The U.S. Department of Housing and Urban Development (HUD) has informed attorneys that it’s rejected a fair housing complaint involving downtown’s Metropole Apartments.
Kelly Leon, a spokeswoman for the Cincinnati Center City Development Corp. (3CDC), said its attorney informed the organization today that a complaint filed by Metropole tenants
had been turned down.
The Metropole Tenants Association, hastily formed after 3CDC announced plans to turn the Metropole into a boutique hotel, filed the complaint with HUD. It alleged the planned conversion would unfairly limit housing options downtown, and that displacing tenants violates HUD policies about promoting mixed-income neighborhoods.
“At this point, Metropole has 230 units of housing in the Central Business District of Cincinnati,” attorney Rickell Howard of the Legal Aid Society told CityBeat
“Once those units are eliminated from the Central Business District, there will be little to no affordable housing in this area, and that’s why (tenants) feel like it’s discrimination,” Howard had said. “They have a right under the Fair Housing Act that keeps them from having the option to live in this neighborhood taken away from them.”
HUD disagreed, stating the tenants have no legal standing.
"We are pleased with this news and will continue to work one-on-one with residents to insure that the relocation process is as smooth and sensitive as possible," Leon said.
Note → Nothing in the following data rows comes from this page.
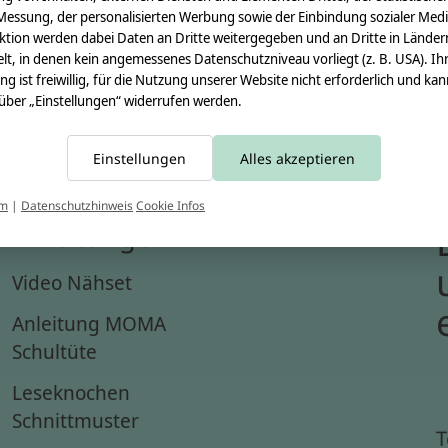
Messung, der personalisierten Werbung sowie der Einbindung sozialer Medi
ktion werden dabei Daten an Dritte weitergegeben und an Dritte in Länder
lt, in denen kein angemessenes Datenschutzniveau vorliegt (z. B. USA). Ih
ung ist freiwillig, für die Nutzung unserer Website nicht erforderlich und ka
 über „Einstellungen“ widerrufen werden.
Einstellungen
Alles akzeptieren
um
|
Datenschutzhinweis
Cookie Infos
Anleitungen
Video Nähset
Anleitung MOMA
Schultüte
Leseknochen
Schnittmuster
T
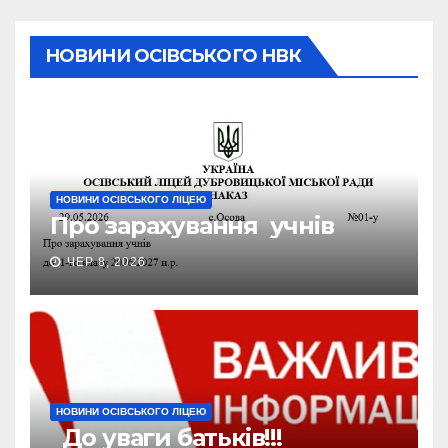
НОВИНИ ОСІВСЬКОГО НВК
НОВИНИ ОСІВСЬКОГО ЛІЦЕЮ
Про зарахування учнів
ЧЕР 8, 2026
НОВИНИ ОСІВСЬКОГО ЛІЦЕЮ
До уваги батьків!!!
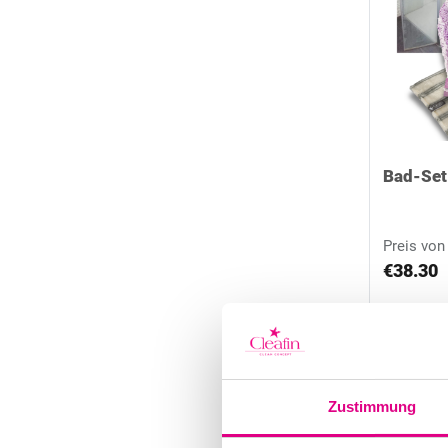
Bad-Set
Preis von
€38.30
Zustimmung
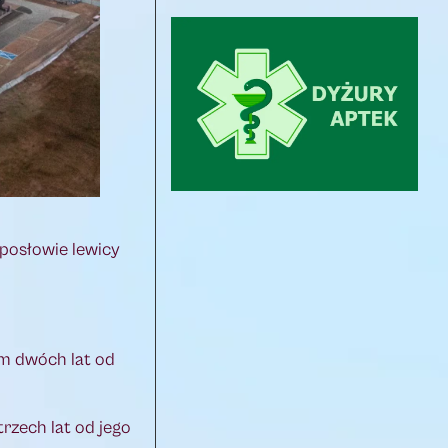
 posłowie lewicy
em dwóch lat od
rzech lat od jego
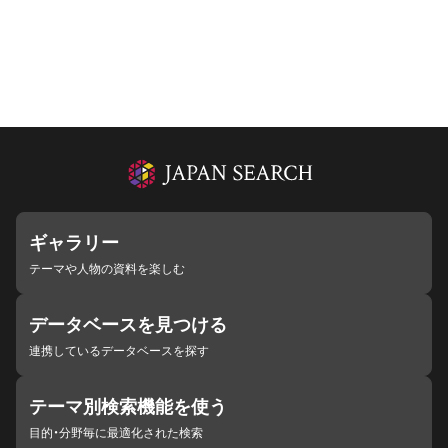
ギャラリー
テーマや人物の資料を楽しむ
データベースを見つける
連携しているデータベースを探す
テーマ別検索機能を使う
目的・分野毎に最適化された検索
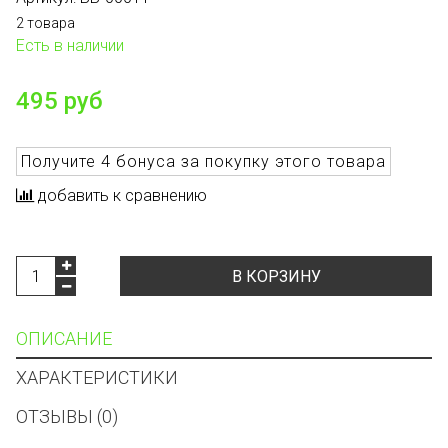
2 товара
Есть в наличии
495 руб
Получите
4 бонуса
за покупку этого товара
добавить к сравнению
В КОРЗИНУ
ОПИСАНИЕ
ХАРАКТЕРИСТИКИ
ОТЗЫВЫ (0)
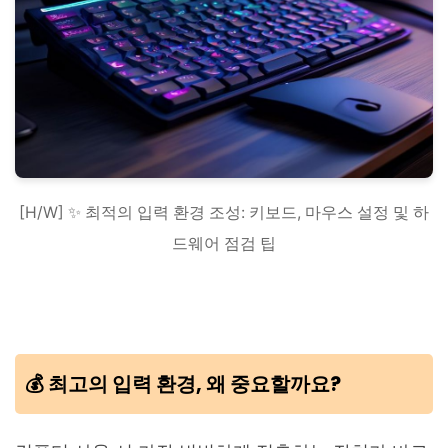
[H/W] ✨ 최적의 입력 환경 조성: 키보드, 마우스 설정 및 하
드웨어 점검 팁
💰 최고의 입력 환경, 왜 중요할까요?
The Metropole was home to about 207 people, many of them elderly or disabled. The building had been continually operated as federally subsidized affordable rental housing since 1971.
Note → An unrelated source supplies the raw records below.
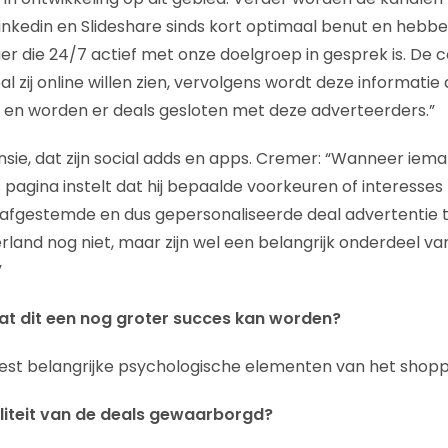
inkedin en Slideshare sinds kort optimaal benut en hebb
 die 24/7 actief met onze doelgroep in gesprek is. De
l zij online willen zien, vervolgens wordt deze informati
 en worden er deals gesloten met deze adverteerders.”
nsie, dat zijn social adds en apps. Cremer: “Wanneer iema
agina instelt dat hij bepaalde voorkeuren of interesses hee
afgestemde en dus gepersonaliseerde deal advertentie t
land nog niet, maar zijn wel een belangrijk onderdeel va
”
at dit een nog groter succes kan worden?
st belangrijke psychologische elementen van het shopp
liteit van de deals gewaarborgd?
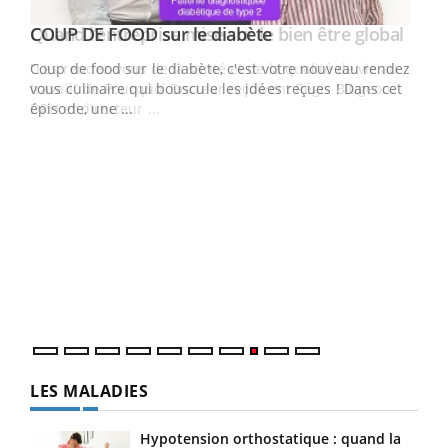
Youtube
Yout
COUP DE FOOD sur le diabète
Quand l’entreprise mise sur le bien être global
Youtube
Youtube
Coup de food sur le diabète, c'est votre nouveau rendez-
"Les rendez-vous de la santé et de la qualité de vie au
vous culinaire qui bouscule les idées reçues ! Dans cet
travail" de Pourquoi Docteur reçoivent Régis Blugeon,
épisode, une ...
DRH et directeur ...
Ecz
You
(3/3
Dans
vous
quot
LES MALADIES
Hypotension orthostatique : quand la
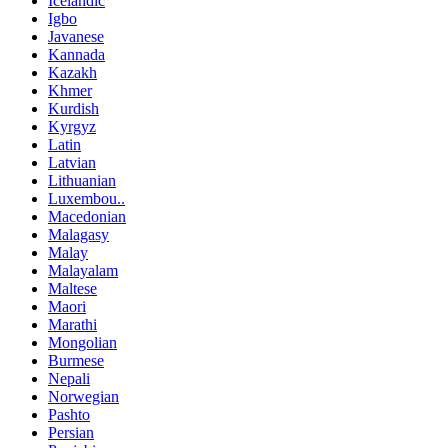
Icelandic
Igbo
Javanese
Kannada
Kazakh
Khmer
Kurdish
Kyrgyz
Latin
Latvian
Lithuanian
Luxembou..
Macedonian
Malagasy
Malay
Malayalam
Maltese
Maori
Marathi
Mongolian
Burmese
Nepali
Norwegian
Pashto
Persian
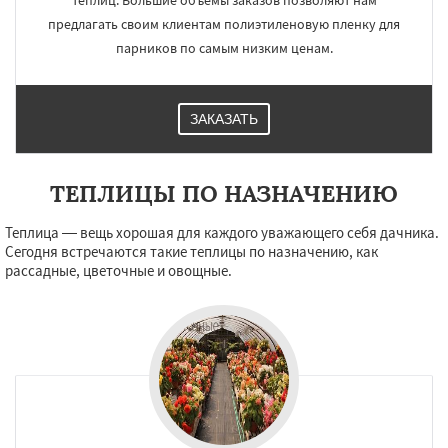
теплиц. Большие объемы заказов позволяют нам
предлагать своим клиентам полиэтиленовую пленку для
парников по самым низким ценам.
ЗАКАЗАТЬ
ТЕПЛИЦЫ ПО НАЗНАЧЕНИЮ
Теплица — вещь хорошая для каждого уважающего себя дачника.
Сегодня встречаются такие теплицы по назначению, как
рассадные, цветочные и овощные.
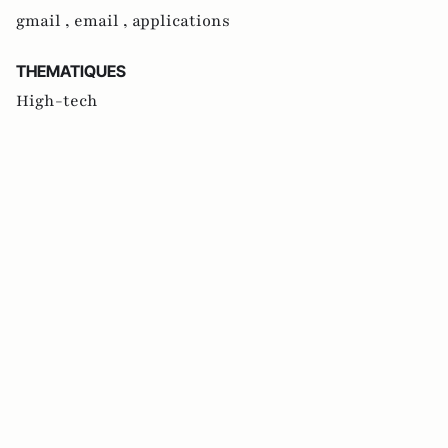
gmail ,
email ,
applications
THEMATIQUES
High-tech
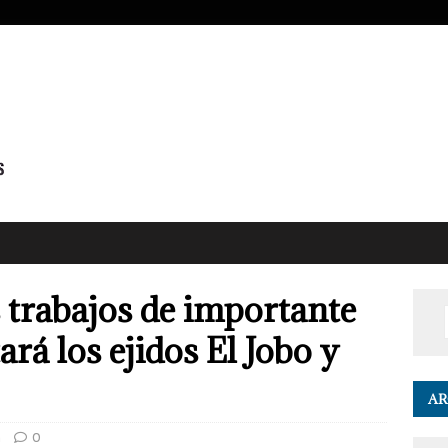
s trabajos de importante
ará los ejidos El Jobo y
AR
a
0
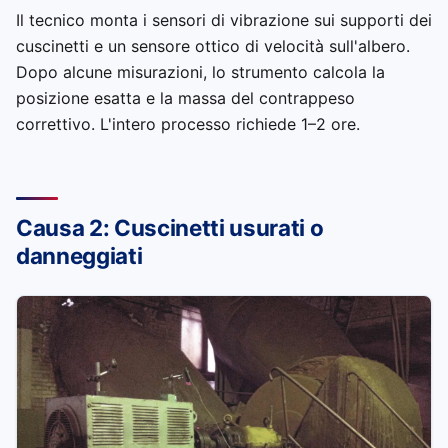
Il tecnico monta i sensori di vibrazione sui supporti dei
cuscinetti e un sensore ottico di velocità sull'albero.
Dopo alcune misurazioni, lo strumento calcola la
posizione esatta e la massa del contrappeso
correttivo. L'intero processo richiede 1–2 ore.
Causa 2: Cuscinetti usurati o
danneggiati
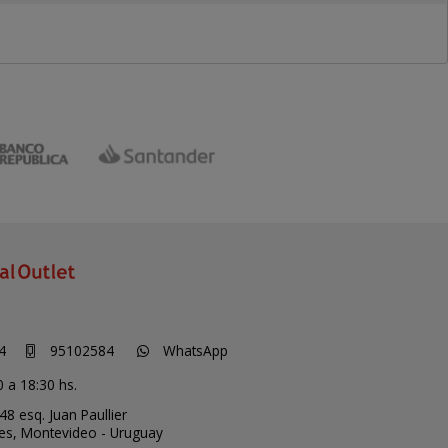
S
4
95102584
WhatsApp
0 a 18:30 hs.
48 esq. Juan Paullier
ces,
Montevideo - Uruguay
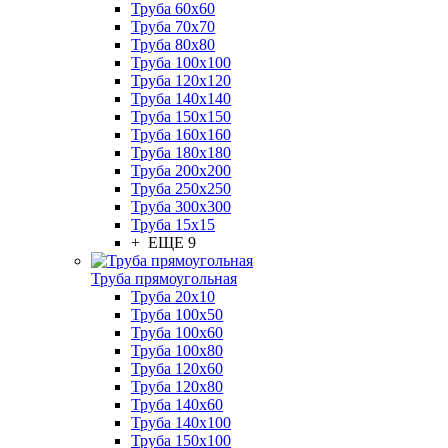
Труба 60x60
Труба 70x70
Труба 80x80
Труба 100x100
Труба 120x120
Труба 140x140
Труба 150x150
Труба 160x160
Труба 180x180
Труба 200x200
Труба 250x250
Труба 300x300
Труба 15x15
+ ЕЩЕ 9
Труба прямоугольная
Труба 20x10
Труба 100x50
Труба 100x60
Труба 100x80
Труба 120x60
Труба 120x80
Труба 140x60
Труба 140x100
Труба 150x100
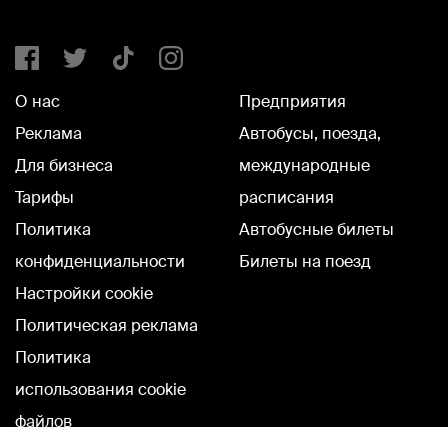
О нас
Предприятия
Реклама
Автобусы, поезда,
Для бизнеса
международные
Тарифы
расписания
Политика
Автобусные билеты
конфиденциальности
Билеты на поезд
Настройки cookie
Политическая реклама
Политика
использования cookie
файлов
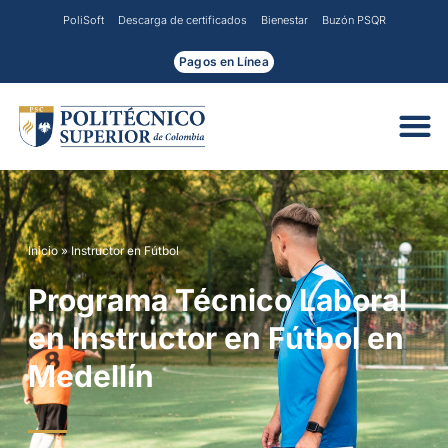
Ir
PoliSoft
Descarga de certificados
Bienestar
Buzón PSQR
al
contenido
Pagos en Línea
Inicio
»
Instructor en Fútbol
Programa Técnico Laboral
en Instructor en Fútbol en
Medellín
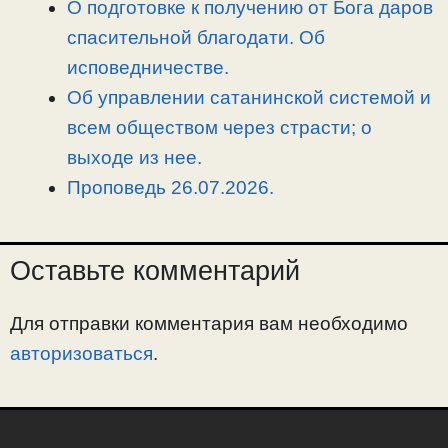
О подготовке к получению от Бога даров
спасительной благодати. Об
исповедничестве.
Об управлении сатанинской системой и
всем обществом через страсти; о
выходе из нее.
Проповедь 26.07.2026.
Оставьте комментарий
Для отправки комментария вам необходимо
авторизоваться
.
But the building’s long-term contract with HUD to provide affordable housing expired in 1991 and its current owner — Showe Builders Inc. — decided to sell the dilapidated property.
3CDC bought the property for $6.25 million in November, and all tenants were given notice that they must relocate within one year. The firm provided tenants with vouchers that can be used at an apartment or house of the person’s choice, and is paying moving expenses.
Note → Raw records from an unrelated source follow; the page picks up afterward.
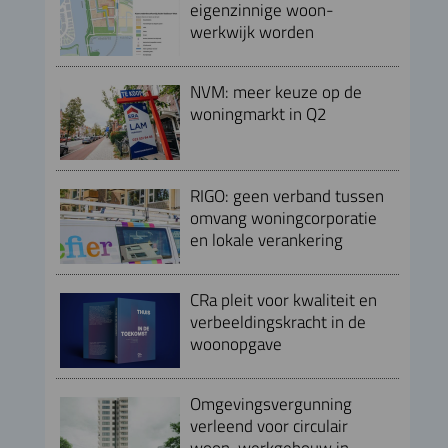
eigenzinnige woon-
werkwijk worden
NVM: meer keuze op de
woningmarkt in Q2
RIGO: geen verband tussen
omvang woningcorporatie
en lokale verankering
CRa pleit voor kwaliteit en
verbeeldingskracht in de
woonopgave
Omgevingsvergunning
verleend voor circulair
woon-werkgebouw in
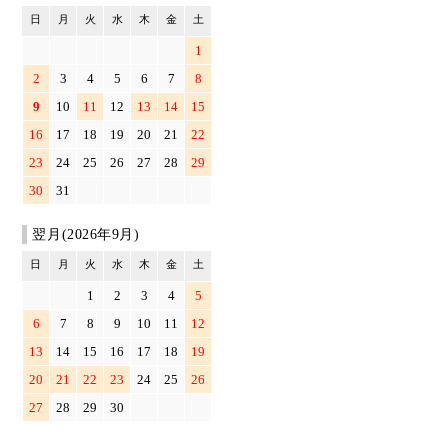
日
月
火
水
木
金
土
1
2
3
4
5
6
7
8
9
10
11
12
13
14
15
16
17
18
19
20
21
22
23
24
25
26
27
28
29
30
31
翌月(2026年9月)
日
月
火
水
木
金
土
1
2
3
4
5
6
7
8
9
10
11
12
13
14
15
16
17
18
19
20
21
22
23
24
25
26
27
28
29
30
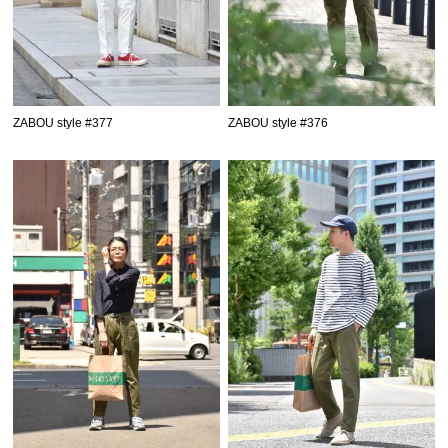
ZABOU style #377
ZABOU style #376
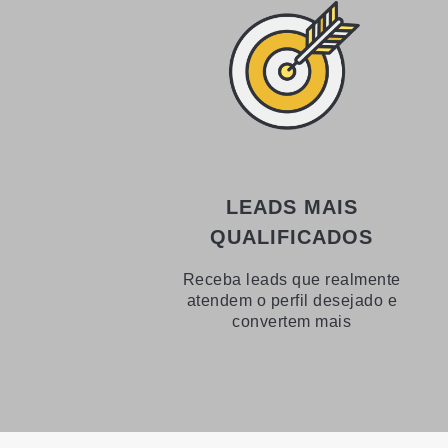
LEADS MAIS
QUALIFICADOS
Receba leads que realmente
atendem o perfil desejado e
convertem mais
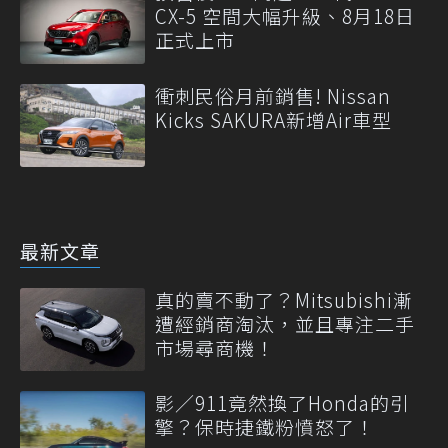
CX-5 空間大幅升級、8月18日
正式上市
衝刺民俗月前銷售! Nissan
Kicks SAKURA新增Air車型
最新文章
真的賣不動了？Mitsubishi漸
遭經銷商淘汰，並且專注二手
市場尋商機！
影／911竟然換了Honda的引
擎？保時捷鐵粉憤怒了！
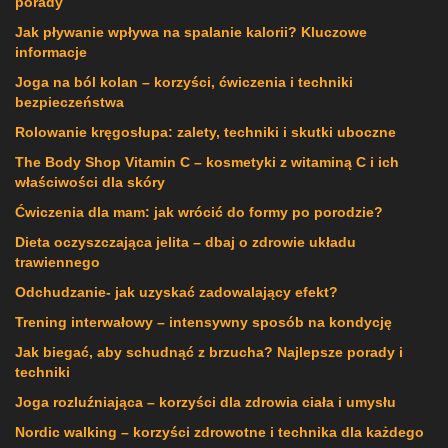
porady
Jak pływanie wpływa na spalanie kalorii? Kluczowe
informacje
Joga na ból kolan – korzyści, ćwiczenia i techniki
bezpieczeństwa
Rolowanie kręgosłupa: zalety, techniki i skutki uboczne
The Body Shop Vitamin C – kosmetyki z witaminą C i ich
właściwości dla skóry
Ćwiczenia dla mam: jak wrócić do formy po porodzie?
Dieta oczyszczająca jelita – dbaj o zdrowie układu
trawiennego
Odchudzanie- jak uzyskać zadowalający efekt?
Trening interwałowy – intensywny sposób na kondycję
Jak biegać, aby schudnąć z brzucha? Najlepsze porady i
techniki
Joga rozluźniająca – korzyści dla zdrowia ciała i umysłu
Nordic walking – korzyści zdrowotne i technika dla każdego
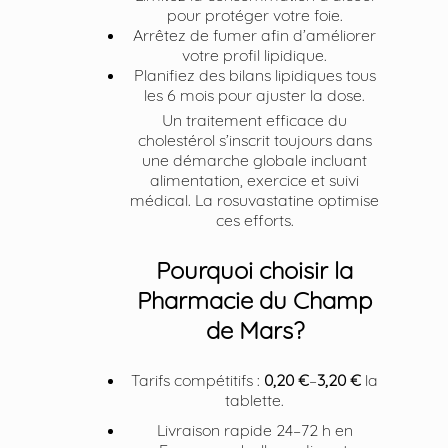
pour protéger votre foie.
Arrêtez de fumer afin d’améliorer
votre profil lipidique.
Planifiez des bilans lipidiques tous
les 6 mois pour ajuster la dose.
Un traitement efficace du
cholestérol s’inscrit toujours dans
une démarche globale incluant
alimentation, exercice et suivi
médical. La rosuvastatine optimise
ces efforts.
Pourquoi choisir la
Pharmacie du Champ
de Mars?
Tarifs compétitifs :
0,20 €
–
3,20 €
la
tablette.
Livraison rapide 24–72 h en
Of the Metropole’s 230 units, 78 — or 34 percent — are now vacant, Leon said.
Under 3CDC’s plan, the Metropole will be converted into the 21c Museum Hotel, modeled after the similar hotel in Louisville’s West Main Street Historic District. It will be the first new hotel opened downtown since 1984.
The luxury hotel, slated to open in mid-2012, will feature 160 rooms, a contemporary art gallery and other upscale amenities.